John Buonomo’s earliest attempts at astrophotography were in 1978. The self-taught artist said he became fascinated with his subject at 9 years old, when a neighbor showed him a view of Jupiter and Saturn through his refractor. Buonomo’s first photographs using film and a manual tracking scope weren’t very successful, but the advent of digital technology “changed everything.”
These days Buonomo uses dedicated cooled astro CCD cameras, high-end optics, auto guiding, and computer-controlled scripting to create his work. Once he’s captured an image, he uses specialized software to stack multiple exposures and adjust other parameters to reveal faint structures. He calls the balance of technical skill and artistic vision “what makes astrophotography both demanding and deeply rewarding.”

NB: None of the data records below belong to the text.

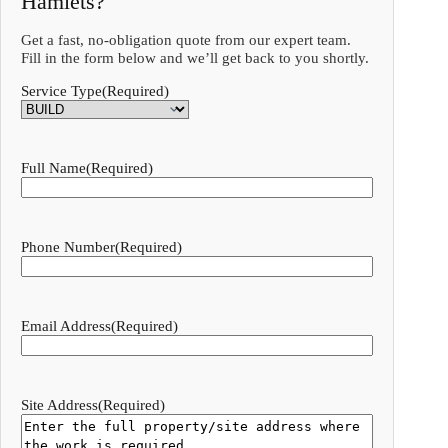
Hamlets?
Get a fast, no-obligation quote from our expert team.
Fill in the form below and we’ll get back to you shortly.
Service Type
(Required)
Full Name
(Required)
Phone Number
(Required)
Email Address
(Required)
Site Address
(Required)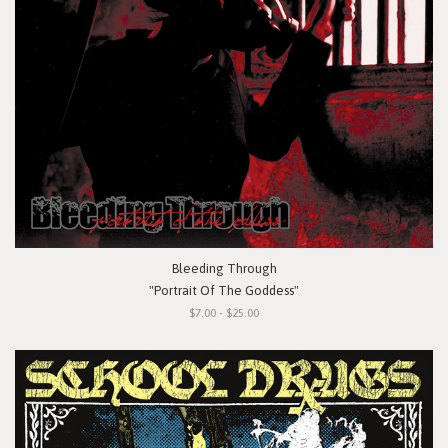
Bleeding Through
"Portrait Of The Goddess"
$7.00 - $25.00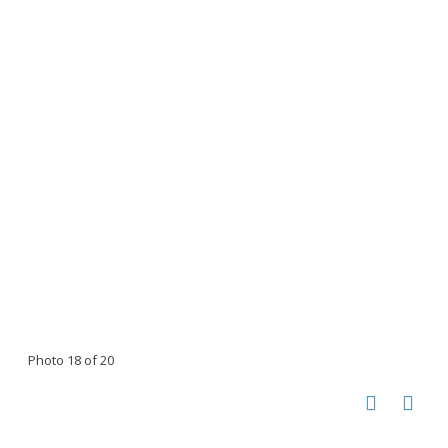
Photo 18 of 20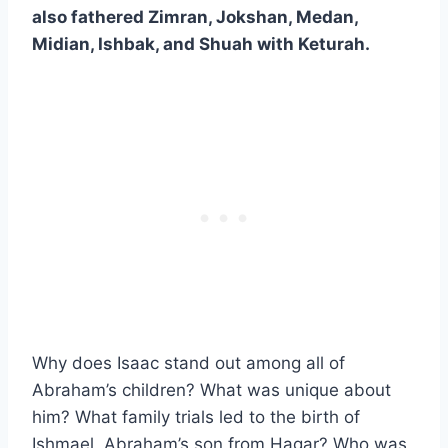
also fathered Zimran, Jokshan, Medan,
Midian, Ishbak, and Shuah with Keturah.
Why does Isaac stand out among all of
Abraham’s children? What was unique about
him? What family trials led to the birth of
Ishmael, Abraham’s son from Hagar? Who was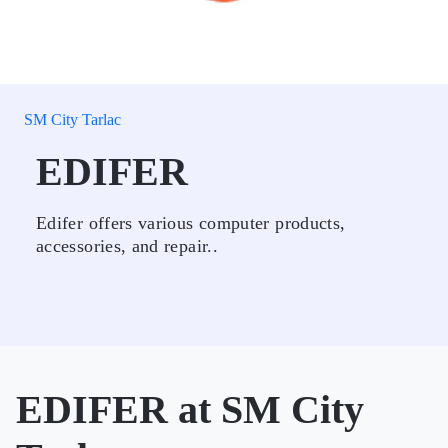
SM City Tarlac
EDIFER
Edifer offers various computer products,
accessories, and repair..
EDIFER at SM City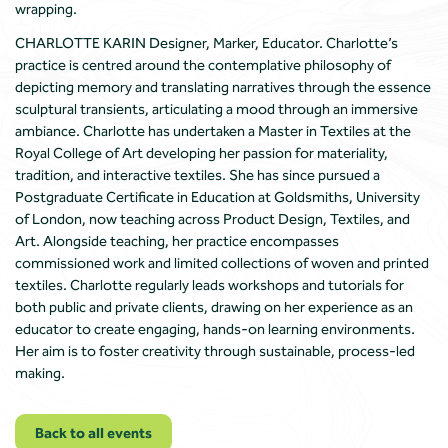
wrapping.
CHARLOTTE KARIN Designer, Marker, Educator. Charlotte’s
practice is centred around the contemplative philosophy of
depicting memory and translating narratives through the essence
sculptural transients, articulating a mood through an immersive
ambiance. Charlotte has undertaken a Master in Textiles at the
Royal College of Art developing her passion for materiality,
tradition, and interactive textiles. She has since pursued a
Postgraduate Certificate in Education at Goldsmiths, University
of London, now teaching across Product Design, Textiles, and
Art. Alongside teaching, her practice encompasses
commissioned work and limited collections of woven and printed
textiles. Charlotte regularly leads workshops and tutorials for
both public and private clients, drawing on her experience as an
educator to create engaging, hands-on learning environments.
Her aim is to foster creativity through sustainable, process-led
making.
Back to all events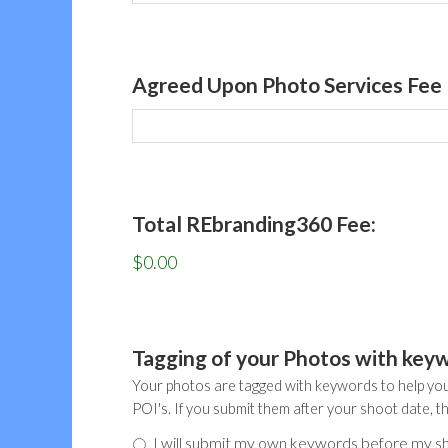
Agreed Upon Photo Services Fee
Total REbranding360 Fee:
$0.00
Tagging of your Photos with key
Your photos are tagged with keywords to help you
POI's. If you submit them after your shoot date, t
I will submit my own keywords before my s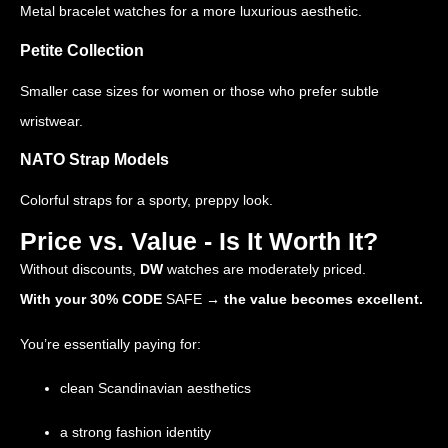
Metal bracelet watches for a more luxurious aesthetic.
Petite Collection
Smaller case sizes for women or those who prefer subtle
wristwear.
NATO Strap Models
Colorful straps for a sporty, preppy look.
Price vs. Value - Is It Worth It?
Without discounts,
DW
watches are moderately priced.
With your 30% CODE
SAFE
→ the value becomes excellent.
You’re essentially paying for:
clean Scandinavian aesthetics
a strong fashion identity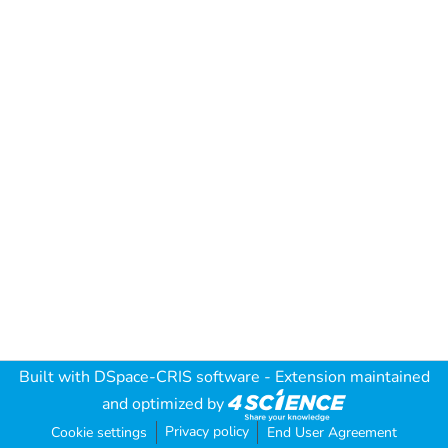
Built with
DSpace-CRIS software
- Extension maintained
and optimized by
Privacy policy
Cookie settings
End User Agreement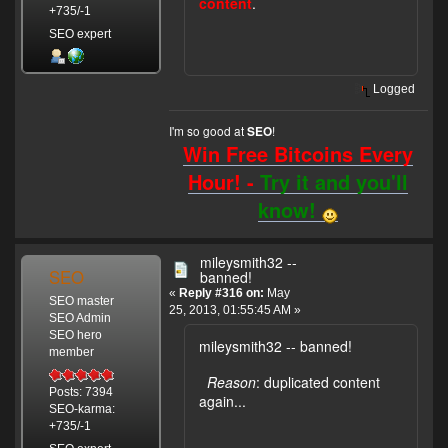
content
.
+735/-1
SEO expert
Logged
I'm so good at
!
SEO
Win Free Bitcoins Every
Hour! -
Try it and you'll
know!
mileysmith32 --
SEO
banned!
«
Reply #316 on:
May
SEO master
25, 2013, 01:55:45 AM »
SEO Admin
SEO hero
mileysmith32 -- banned!
member
Reason
: duplicated content
Posts: 7394
again...
SEO-karma:
+735/-1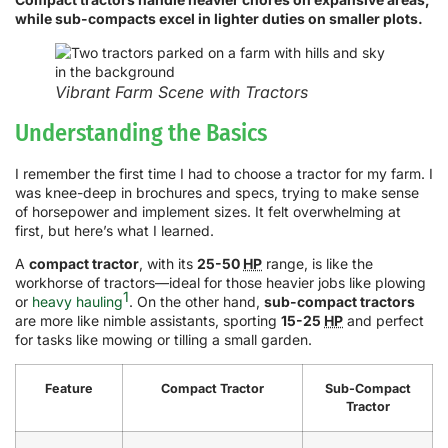
while sub-compacts excel in lighter duties on smaller plots.
Vibrant Farm Scene with Tractors
Understanding the Basics
I remember the first time I had to choose a tractor for my farm. I
was knee-deep in brochures and specs, trying to make sense
of horsepower and implement sizes. It felt overwhelming at
first, but here’s what I learned.
A
compact tractor
, with its
25-50
HP
range, is like the
workhorse of tractors—ideal for those heavier jobs like plowing
1
or
heavy hauling
. On the other hand,
sub-compact tractors
are more like nimble assistants, sporting
15-25
HP
and perfect
for tasks like mowing or tilling a small garden.
Feature
Compact Tractor
Sub-Compact
Tractor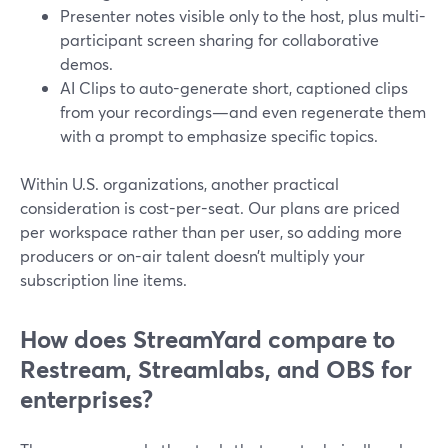
Presenter notes visible only to the host, plus multi-
participant screen sharing for collaborative
demos.
AI Clips to auto-generate short, captioned clips
from your recordings—and even regenerate them
with a prompt to emphasize specific topics.
Within U.S. organizations, another practical
consideration is cost-per-seat. Our plans are priced
per workspace rather than per user, so adding more
producers or on-air talent doesn’t multiply your
subscription line items.
How does StreamYard compare to
Restream, Streamlabs, and OBS for
enterprises?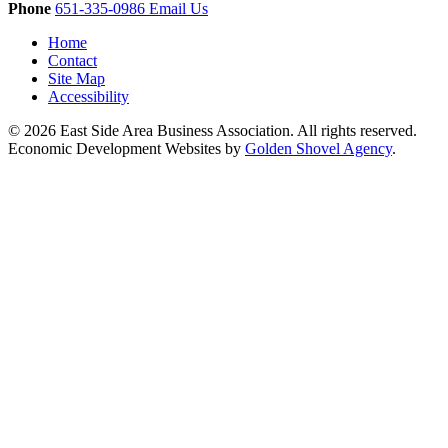
Phone
651-335-0986
Email Us
Home
Contact
Site Map
Accessibility
© 2026 East Side Area Business Association. All rights reserved.
Economic Development Websites by
Golden Shovel Agency
.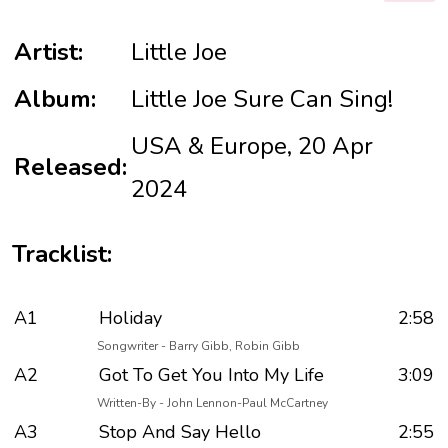
Artist:
Little Joe
Album:
Little Joe Sure Can Sing!
USA & Europe, 20 Apr
Released:
2024
Tracklist:
A1
Holiday
2:58
Songwriter - Barry Gibb, Robin Gibb
A2
Got To Get You Into My Life
3:09
Written-By - John Lennon-Paul McCartney
A3
Stop And Say Hello
2:55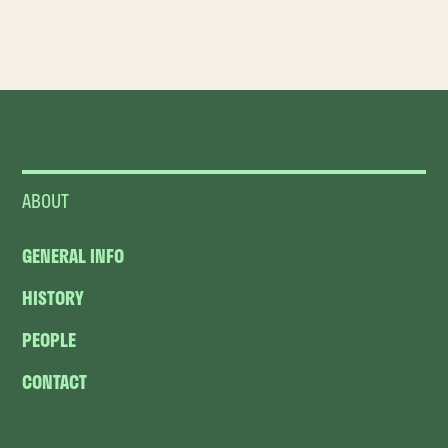
ABOUT
GENERAL INFO
HISTORY
PEOPLE
CONTACT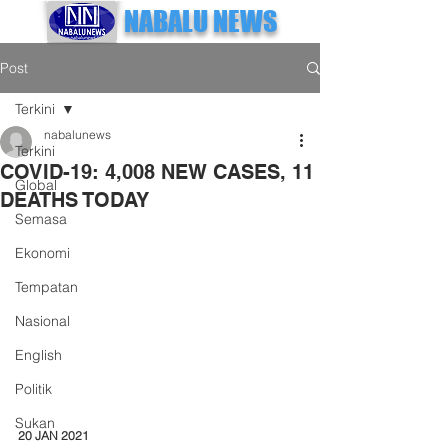
NABALU NEWS
Post
Terkini
nabalunews
Terkini
COVID-19: 4,008 NEW CASES, 11
Global
DEATHS TODAY
Semasa
Ekonomi
Tempatan
Nasional
English
Politik
Sukan
20 JAN 2021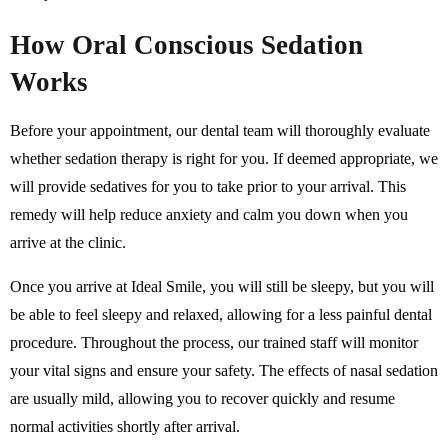
How Oral Conscious Sedation
Works
Before your appointment, our dental team will thoroughly evaluate
whether sedation therapy is right for you. If deemed appropriate, we
will provide sedatives for you to take prior to your arrival. This
remedy will help reduce anxiety and calm you down when you
arrive at the clinic.
Once you arrive at Ideal Smile, you will still be sleepy, but you will
be able to feel sleepy and relaxed, allowing for a less painful dental
procedure. Throughout the process, our trained staff will monitor
your vital signs and ensure your safety. The effects of nasal sedation
are usually mild, allowing you to recover quickly and resume
normal activities shortly after arrival.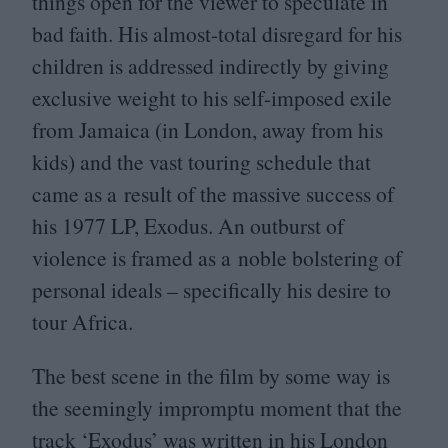
things open for the viewer to speculate in
bad faith. His almost-total disregard for his
children is addressed indirectly by giving
exclusive weight to his self-imposed exile
from Jamaica (in London, away from his
kids) and the vast touring schedule that
came as a result of the massive success of
his
1977
LP
, Exodus. An outburst of
violence is framed as a noble bolstering of
personal ideals – specifically his desire to
tour Africa.
The best scene in the film by some way is
the seemingly impromptu moment that the
track
‘
Exodus’ was written in his London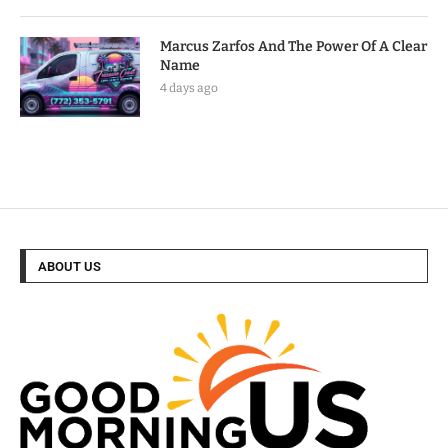
Marcus Zarfos And The Power Of A Clear
Name
4 days ago
ABOUT US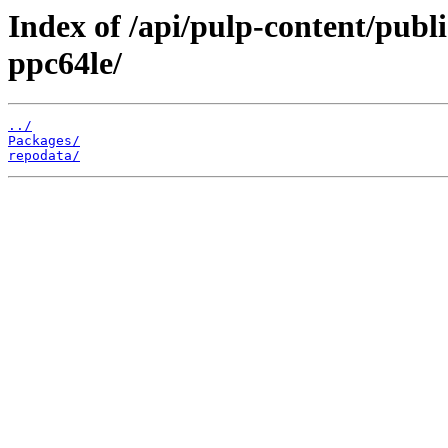
Index of /api/pulp-content/publi
ppc64le/
../
Packages/
repodata/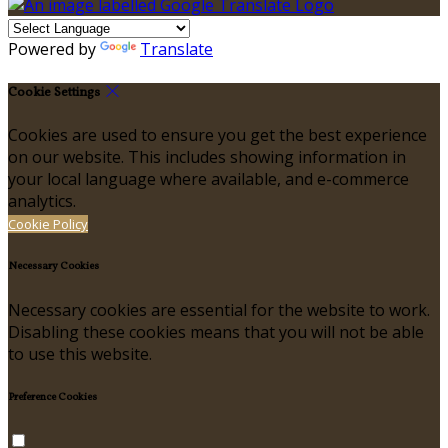
Powered by
Translate
Cookie Settings
Cookies are used to ensure you get the best experience
on our website. This includes showing information in
your local language where available, and e-commerce
analytics.
Cookie Policy
Necessary Cookies
Necessary cookies are essential for the website to work.
Disabling these cookies means that you will not be able
to use this website.
Preference Cookies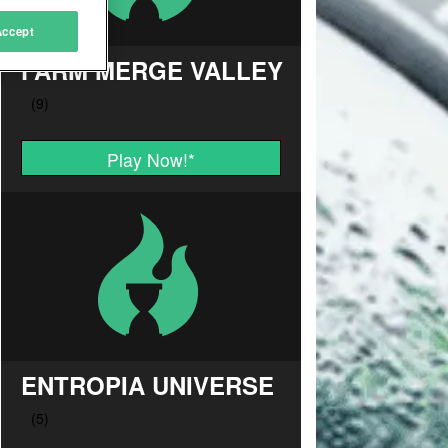
Accept
FARM MERGE VALLEY
Play Now!
*
ENTROPIA UNIVERSE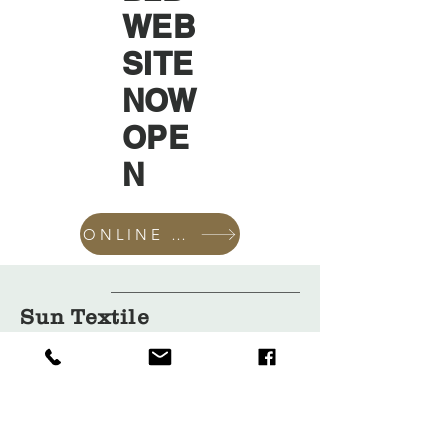
WEB
SITE
NOW
OPE
N
ONLINE SHOP
Sun Textile
Accessories
GmbH
About Us
Garment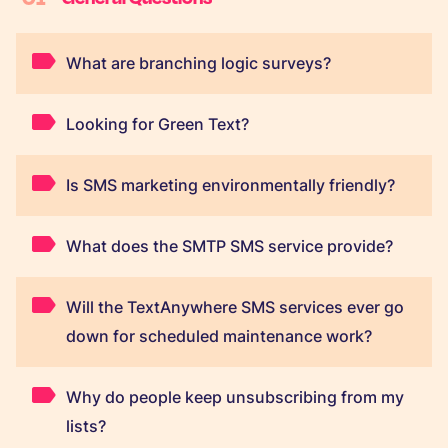
What are branching logic surveys?
Looking for Green Text?
Is SMS marketing environmentally friendly?
What does the SMTP SMS service provide?
Will the TextAnywhere SMS services ever go
down for scheduled maintenance work?
Why do people keep unsubscribing from my
lists?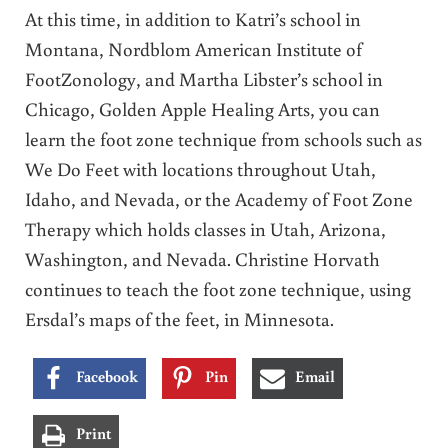
At this time, in addition to Katri’s school in
Montana, Nordblom American Institute of
FootZonology, and Martha Libster’s school in
Chicago, Golden Apple Healing Arts, you can
learn the foot zone technique from schools such as
We Do Feet with locations throughout Utah,
Idaho, and Nevada, or the Academy of Foot Zone
Therapy which holds classes in Utah, Arizona,
Washington, and Nevada. Christine Horvath
continues to teach the foot zone technique, using
Ersdal’s maps of the feet, in Minnesota.
Facebook
Pin
Email
Print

Arched Rock at Goat Rock Beach in Jenner, California.
Photo Courtesy of John Buonomo

Toru Nakanishi
Photographer and Sculptor
Exhibition Production Specialist at the Harvard Art Museums

Toru Nakanishi’s love of photography started in college, when he began creating black-and-white photos in a darkroom. But when he no longer had access to a darkroom and couldn’t justify the cost of a digital camera, he began making images on a flatbed scanner.
This year’s show includes one of Nakanishi’s flatbed scans of ramen noodles. To create his images, Nakanishi would lay the noodles on the scanner and turn off all the lights to get a black background. For other images, “I made a flatbed scanner with a glass wall on top of it. You can fill it with the water and then float the item in it and then scan it.”
This photograph shown is a piece of a much larger noodle series, one image of which is currently in the collection of the Museum of Fine Arts.


Fionnuala Gerrity
Ceramicist
Conservation Technician at Harvard Library Preservation Services

Fionnuala Gerrity first tried ceramics as a kid, but returned to it just before the pandemic after taking some courses at Indigo Fire in Belmont. They were surprised by the result: “I had no idea it would grow into an entire body of work, like a side gig to my professional career.”
Today, “Everything that I do is based on local forest ecosystems,” Gerrity said. Using slabs as the primary construction method, building the vessel first, and finally adding sculpted elements, Gerrity tries to depict nature as accurately as possible. During the photoshoot, they shared a finished tea set decorated with “three different moths that preferentially associate with bitter nut hickory.”
“I love the idea that they might inspire people to look a little bit more closely at what’s around them,” Gerrity said.